How Coccinelle semantic patch can help in replacing __constant_ with ?

This is very simple case for Coccinelle to handle. One just need 1 metavariable and 1 branch for each transformation in a semantic patch. Here, is a complete semantic patch with all __constant_   macros:

@@expression x;@@

(
– __constant_htons(x)
+ htons(x)
|
– __constant_htonl(x)
+ htonl(x)
|
– __constant_ntohs(x)
+ htons(x)
|
– __constant_ntohl(x)
+ htonl(x)
|
– __constant_cpu_to_le64(x)
+ cpu_to_le64(x)
|
– __constant_le64_to_cpu(x)
+ le64_to_cpu(x)
|
– __constant_cpu_to_le32(x)
+ cpu_to_le32(x)
|
– __constant_le32_to_cpu(x)
+ le32_to_cpu(x)
|
– __constant_cpu_to_le16(x)
+ cpu_to_le16(x)
|
– __constant_le16_to_cpu(x)
+ le16_to_cpu(x)
|
– __constant_cpu_to_be64(x)
+ cpu_to_be64(x)
|
– __constant_be64_to_cpu(x)
+ be64_to_cpu(x)
|
– __constant_cpu_to_be32(x)
+ cpu_to_be32(x)
|
– __constant_be32_to_cpu(x)
+ be32_to_cpu(x)
|
– __constant_cpu_to_be16(x)
+ cpu_to_be16(x)
|
– __constant_be16_to_cpu(x)
+ be16_to_cpu(x)
)

Does all files compiles after this change?

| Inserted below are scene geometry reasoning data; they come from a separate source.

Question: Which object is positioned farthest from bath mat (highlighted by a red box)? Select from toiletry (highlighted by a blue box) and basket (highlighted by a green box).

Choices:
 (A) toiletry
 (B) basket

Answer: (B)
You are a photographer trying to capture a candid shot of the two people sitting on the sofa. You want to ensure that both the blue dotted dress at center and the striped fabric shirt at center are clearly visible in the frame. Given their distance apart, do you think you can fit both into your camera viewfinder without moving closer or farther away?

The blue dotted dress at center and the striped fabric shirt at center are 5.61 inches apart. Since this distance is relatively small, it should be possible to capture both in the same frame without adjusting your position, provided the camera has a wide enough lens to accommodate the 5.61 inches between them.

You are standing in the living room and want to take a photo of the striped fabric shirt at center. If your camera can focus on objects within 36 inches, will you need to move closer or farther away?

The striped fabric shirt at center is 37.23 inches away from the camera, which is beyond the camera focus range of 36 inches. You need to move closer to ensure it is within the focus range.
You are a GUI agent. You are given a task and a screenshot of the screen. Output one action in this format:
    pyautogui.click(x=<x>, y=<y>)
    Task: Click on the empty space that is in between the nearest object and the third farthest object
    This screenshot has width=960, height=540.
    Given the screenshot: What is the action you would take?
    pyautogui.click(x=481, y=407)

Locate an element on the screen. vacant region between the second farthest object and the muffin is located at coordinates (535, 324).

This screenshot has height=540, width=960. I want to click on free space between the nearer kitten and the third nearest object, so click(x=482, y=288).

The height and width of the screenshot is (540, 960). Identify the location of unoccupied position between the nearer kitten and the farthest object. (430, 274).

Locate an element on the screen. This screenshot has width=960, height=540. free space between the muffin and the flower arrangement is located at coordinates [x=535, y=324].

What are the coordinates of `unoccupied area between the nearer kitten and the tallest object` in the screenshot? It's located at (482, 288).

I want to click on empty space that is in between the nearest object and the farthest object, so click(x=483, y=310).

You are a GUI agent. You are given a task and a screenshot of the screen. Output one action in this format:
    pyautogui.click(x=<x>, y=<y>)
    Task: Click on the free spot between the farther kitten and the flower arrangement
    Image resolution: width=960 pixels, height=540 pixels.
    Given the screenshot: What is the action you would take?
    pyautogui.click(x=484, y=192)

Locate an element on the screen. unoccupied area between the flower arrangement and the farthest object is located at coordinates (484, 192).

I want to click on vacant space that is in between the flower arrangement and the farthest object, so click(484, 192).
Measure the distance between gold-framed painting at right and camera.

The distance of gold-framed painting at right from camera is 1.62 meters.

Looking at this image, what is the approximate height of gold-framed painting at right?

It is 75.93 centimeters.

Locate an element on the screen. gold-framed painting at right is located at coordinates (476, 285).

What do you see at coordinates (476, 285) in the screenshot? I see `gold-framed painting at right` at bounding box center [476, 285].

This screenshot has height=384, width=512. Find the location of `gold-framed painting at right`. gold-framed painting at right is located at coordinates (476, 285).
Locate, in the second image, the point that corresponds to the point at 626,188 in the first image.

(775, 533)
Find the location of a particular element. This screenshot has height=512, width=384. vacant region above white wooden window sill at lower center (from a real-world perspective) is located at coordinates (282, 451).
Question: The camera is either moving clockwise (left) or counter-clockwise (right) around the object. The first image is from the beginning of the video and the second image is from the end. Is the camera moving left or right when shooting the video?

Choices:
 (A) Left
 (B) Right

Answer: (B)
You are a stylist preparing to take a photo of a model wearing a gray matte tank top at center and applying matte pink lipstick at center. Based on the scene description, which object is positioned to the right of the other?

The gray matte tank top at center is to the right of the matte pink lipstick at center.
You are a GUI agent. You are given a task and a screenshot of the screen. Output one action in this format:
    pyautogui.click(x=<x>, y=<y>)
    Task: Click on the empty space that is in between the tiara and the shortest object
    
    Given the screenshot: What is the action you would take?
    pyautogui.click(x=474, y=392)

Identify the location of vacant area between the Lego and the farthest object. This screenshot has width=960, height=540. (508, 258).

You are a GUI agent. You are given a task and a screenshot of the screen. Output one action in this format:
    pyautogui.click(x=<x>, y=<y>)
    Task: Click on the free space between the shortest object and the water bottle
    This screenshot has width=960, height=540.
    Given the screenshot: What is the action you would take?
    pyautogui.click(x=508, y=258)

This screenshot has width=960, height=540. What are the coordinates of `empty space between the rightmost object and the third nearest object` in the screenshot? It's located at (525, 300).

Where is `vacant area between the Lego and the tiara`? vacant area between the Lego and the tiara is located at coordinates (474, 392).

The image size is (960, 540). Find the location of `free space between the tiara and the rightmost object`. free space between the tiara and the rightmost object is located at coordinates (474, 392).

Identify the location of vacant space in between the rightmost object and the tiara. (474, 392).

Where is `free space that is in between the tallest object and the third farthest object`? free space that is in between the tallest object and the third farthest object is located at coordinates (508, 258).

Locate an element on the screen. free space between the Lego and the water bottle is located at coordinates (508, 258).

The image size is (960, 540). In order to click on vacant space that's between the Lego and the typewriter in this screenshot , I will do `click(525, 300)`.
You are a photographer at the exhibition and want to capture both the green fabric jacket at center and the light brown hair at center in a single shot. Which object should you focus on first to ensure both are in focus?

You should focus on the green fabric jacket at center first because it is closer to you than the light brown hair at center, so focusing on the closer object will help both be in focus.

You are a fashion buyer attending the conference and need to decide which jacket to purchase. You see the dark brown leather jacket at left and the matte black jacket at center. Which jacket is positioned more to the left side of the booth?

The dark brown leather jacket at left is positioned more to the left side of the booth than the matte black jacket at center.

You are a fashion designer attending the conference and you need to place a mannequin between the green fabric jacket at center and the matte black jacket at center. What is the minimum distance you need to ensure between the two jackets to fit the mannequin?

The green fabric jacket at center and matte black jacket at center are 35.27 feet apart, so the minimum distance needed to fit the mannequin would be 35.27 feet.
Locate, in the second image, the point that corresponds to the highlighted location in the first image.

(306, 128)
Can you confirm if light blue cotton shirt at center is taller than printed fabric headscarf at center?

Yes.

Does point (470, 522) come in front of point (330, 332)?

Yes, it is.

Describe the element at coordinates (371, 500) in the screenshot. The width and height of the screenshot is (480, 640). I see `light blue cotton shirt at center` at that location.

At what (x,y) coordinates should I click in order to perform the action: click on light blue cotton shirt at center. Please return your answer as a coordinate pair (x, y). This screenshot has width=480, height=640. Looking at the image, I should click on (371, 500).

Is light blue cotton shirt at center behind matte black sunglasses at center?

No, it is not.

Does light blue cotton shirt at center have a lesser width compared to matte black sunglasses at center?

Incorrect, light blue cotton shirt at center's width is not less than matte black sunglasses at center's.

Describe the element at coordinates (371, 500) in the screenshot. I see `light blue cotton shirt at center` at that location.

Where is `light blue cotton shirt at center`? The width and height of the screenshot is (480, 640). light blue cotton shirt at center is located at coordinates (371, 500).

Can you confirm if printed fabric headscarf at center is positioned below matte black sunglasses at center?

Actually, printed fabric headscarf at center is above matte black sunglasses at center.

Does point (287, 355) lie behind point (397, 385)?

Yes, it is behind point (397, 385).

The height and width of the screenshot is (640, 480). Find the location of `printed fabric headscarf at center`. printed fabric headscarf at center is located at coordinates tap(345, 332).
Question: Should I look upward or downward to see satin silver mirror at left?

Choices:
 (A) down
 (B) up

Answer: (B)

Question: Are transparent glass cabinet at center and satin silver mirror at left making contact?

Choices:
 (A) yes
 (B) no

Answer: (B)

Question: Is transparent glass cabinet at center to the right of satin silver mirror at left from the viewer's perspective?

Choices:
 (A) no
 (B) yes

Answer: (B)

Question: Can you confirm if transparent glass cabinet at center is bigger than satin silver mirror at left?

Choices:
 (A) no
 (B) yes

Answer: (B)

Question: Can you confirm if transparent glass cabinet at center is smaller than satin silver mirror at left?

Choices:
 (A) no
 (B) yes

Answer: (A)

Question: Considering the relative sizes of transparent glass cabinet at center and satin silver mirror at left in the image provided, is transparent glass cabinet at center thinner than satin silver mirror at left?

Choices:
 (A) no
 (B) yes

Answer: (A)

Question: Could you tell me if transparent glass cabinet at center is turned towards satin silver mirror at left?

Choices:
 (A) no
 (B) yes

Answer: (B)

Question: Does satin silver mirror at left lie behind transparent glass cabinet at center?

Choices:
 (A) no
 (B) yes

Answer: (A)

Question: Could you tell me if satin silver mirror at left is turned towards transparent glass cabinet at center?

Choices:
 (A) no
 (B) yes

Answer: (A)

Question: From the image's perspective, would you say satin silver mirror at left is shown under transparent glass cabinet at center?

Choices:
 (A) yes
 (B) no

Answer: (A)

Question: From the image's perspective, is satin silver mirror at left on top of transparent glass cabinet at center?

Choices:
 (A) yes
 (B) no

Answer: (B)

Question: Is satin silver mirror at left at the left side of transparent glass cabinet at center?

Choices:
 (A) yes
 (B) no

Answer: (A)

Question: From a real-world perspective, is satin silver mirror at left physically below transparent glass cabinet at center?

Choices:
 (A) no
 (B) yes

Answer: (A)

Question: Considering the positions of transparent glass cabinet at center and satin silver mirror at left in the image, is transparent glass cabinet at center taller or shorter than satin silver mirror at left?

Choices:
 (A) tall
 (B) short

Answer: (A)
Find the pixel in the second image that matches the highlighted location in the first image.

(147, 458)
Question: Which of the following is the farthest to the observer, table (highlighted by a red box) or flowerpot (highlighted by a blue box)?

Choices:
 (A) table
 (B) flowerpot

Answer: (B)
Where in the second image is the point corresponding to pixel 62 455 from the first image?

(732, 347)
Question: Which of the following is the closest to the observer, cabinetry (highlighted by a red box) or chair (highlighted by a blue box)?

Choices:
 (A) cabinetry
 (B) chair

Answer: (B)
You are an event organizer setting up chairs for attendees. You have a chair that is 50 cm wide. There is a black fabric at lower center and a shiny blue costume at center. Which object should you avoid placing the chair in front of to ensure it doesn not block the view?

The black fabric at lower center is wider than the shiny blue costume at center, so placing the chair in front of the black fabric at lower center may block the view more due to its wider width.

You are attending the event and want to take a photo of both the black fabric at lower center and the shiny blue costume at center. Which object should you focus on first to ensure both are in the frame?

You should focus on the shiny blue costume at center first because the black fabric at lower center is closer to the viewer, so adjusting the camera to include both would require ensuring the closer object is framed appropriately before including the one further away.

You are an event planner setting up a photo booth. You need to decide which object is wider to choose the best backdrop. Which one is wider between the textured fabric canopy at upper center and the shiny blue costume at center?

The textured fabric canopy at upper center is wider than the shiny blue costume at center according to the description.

Yes. They do. Only problem was with s390 directory. Although errors which we get while compiling s390 files has nothing to do with this change. But those errors are in included header files and when header files have errors gcc eventually stops from there. So, to be sure that this change is correct, I checked each s390 file with cross compiler.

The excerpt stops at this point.